O calote bilionário se soma à lista de abusos alimentados pela impunidade. A influência de Lyra no Judiciário alagoano é conhecida há tempos. Nos anos 1990, ele conseguiu se livrar de acusações de assassinatos, apesar dos depoimentos e indícios contundentes de sua participação nos crimes. Em 1991, Lyra foi acusado pelo Ministério Público de mandar matar o amante da ex-esposa. Cinco anos depois, o parlamentar foi apontado como o mandante do assassinato do fiscal de renda Sílvio Vianna, que o cobrava por impostos devidos à União. O deputado, por meio de sua rede de influência, conseguiu engavetar os processos, que acabaram prescrevendo depois que ele completou 70 anos.
A última demonstração de poder veio das mãos do amigo e presidente do Tribunal de Justiça de Alagoas, Sebastião Costa Filho, que, durante um plantão de domingo, suspendeu o processo de falência de Lyra. Alegou que a decisão do juiz Marcelo Tadeu não foi imparcial. Tadeu é antigo desafeto do deputado. Mas a decisão de Costa Filho não teve efeito prático. O caso já está no Superior Tribunal de Justiça, por conta de recurso do próprio Lyra. ISTOÉ ouviu dois ministros do STJ. Apesar de ainda não conhecerem a fundo o processo, ambos contaram que em casos semelhantes a corte já decidiu que o dinheiro do dono das empresas deveria ser usado para quitar as dívidas.

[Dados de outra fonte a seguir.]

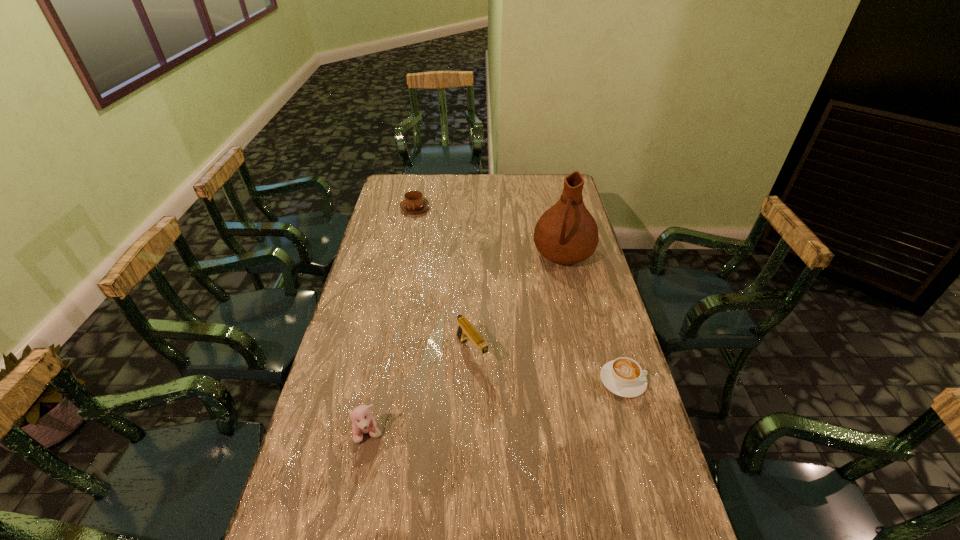 Image resolution: width=960 pixels, height=540 pixels. What are the coordinates of `free space on the desktop that is between the nearest object and the shortest object and is positioned on the side of the second shortest object with the handle` in the screenshot? It's located at (534, 399).

Identify the location of vacant spot on the desktop that is between the teddy bear and the shorter cappuccino and is positioned at the barrel of the pistol. point(513,404).

Locate an element on the screen. The image size is (960, 540). vacant space on the desktop that is between the nearest object and the shortest object and is positioned on the side of the tallest object with the handle is located at coordinates (519, 402). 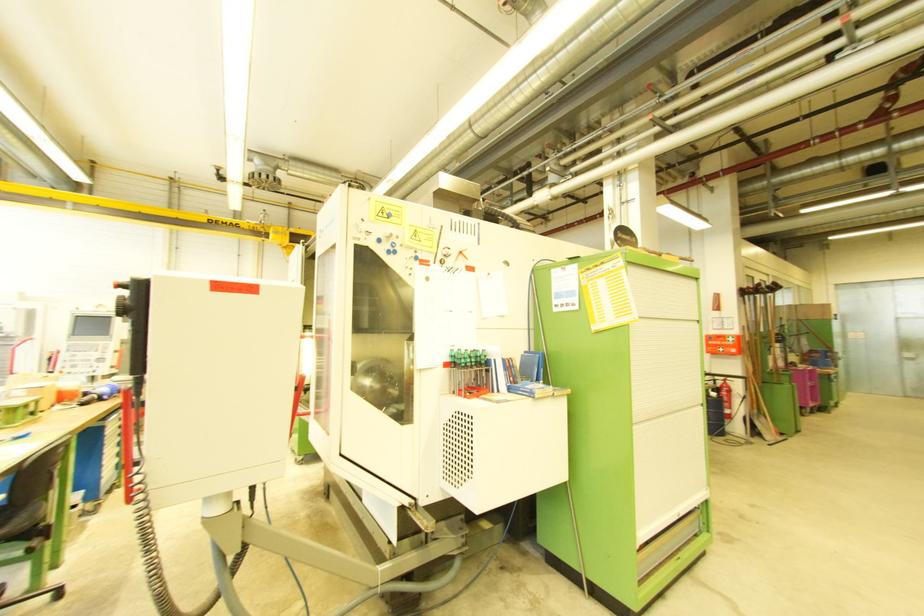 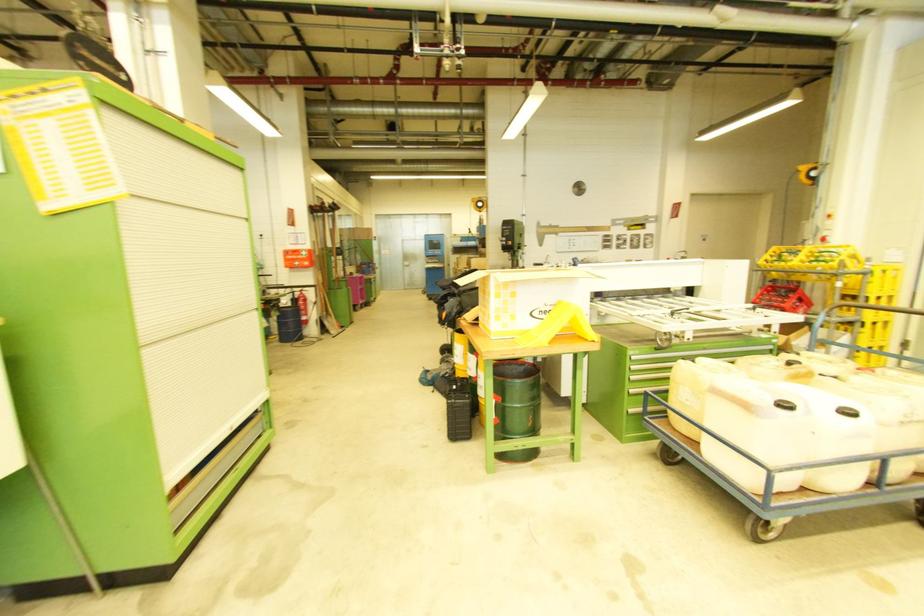 Locate, in the second image, the point that corresponds to point (727, 407) in the first image.

(306, 314) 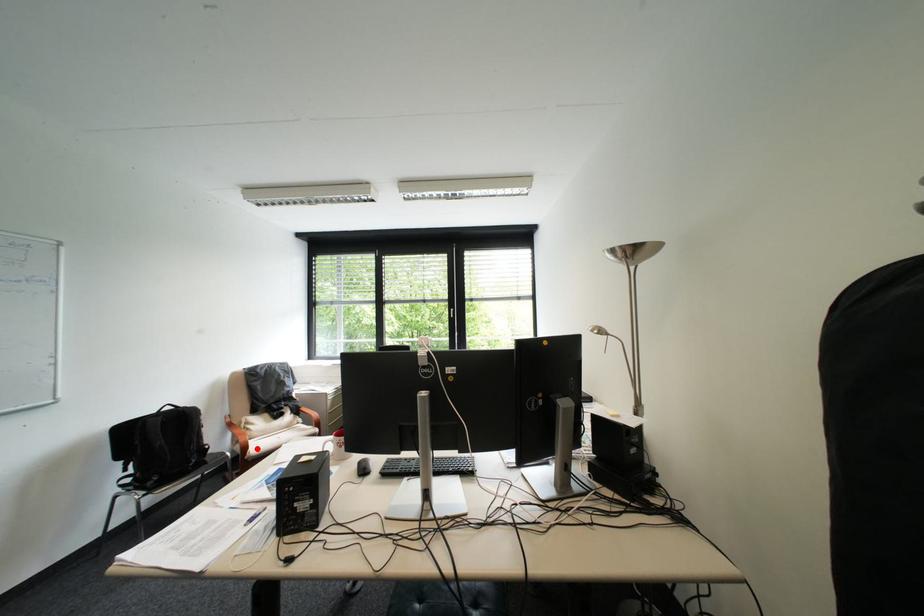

A crise nos negócios deixou o parlamentar com a saúde debilitada. A convivência conflituosa com a família tem agravado as doenças. Pai de quatro filhos, entre eles Tereza Collor, a musa do impeachment, o deputado não fez sucessores. Não treinou herdeiros naturais para cuidar dos seus negócios e a família não se encontra com frequência. Nas últimas décadas, suas companhias são assessores muito bem pagos, seguranças e, recentemente, a nova esposa, quase 30 anos mais jovem. Voa de jatinho particular entre Brasília e Maceió, e de helicóptero dentro da cidade.
Ao transitar nos corredores do Congresso, o parlamentar mantém-se distante das discussões e das rodinhas de políticos. Sempre circula pelas laterais, evitando o centro do plenário, onde as televisões captam imagens em tempo real e os deputados se digladiam na disputa por microfones. Isso quando ele aparece na Casa. Além de ser o mais faltoso, tendo comparecido a menos de 30% das sessões de 2012, o deputado apresentou este ano apenas quatro projetos. Três eram simples sugestões a ministérios, e outro foi elaborado sob medida para beneficiar a si mesmo. Pediu à Secretaria de Patrimônio da União a redução do laudêmio e da taxa de ocupação cobrados de quem mora em áreas pertencentes à Marinha. Ocorre que Lyra vive em uma luxuosa cobertura à beira-mar em Maceió e paga cerca de 3% do valor do imóvel à União. Na justificativa do projeto, o deputado alega que as taxas são abusivas e que também é preciso rever a dívida das famílias que acumulam débitos de laudêmio. Ele não paga a taxa há cinco anos. Pelo visto, o coronel continua o mesmo. Mas a possibilidade de que finalmente seja alcançado pela Justiça mostra que os tempos mudaram.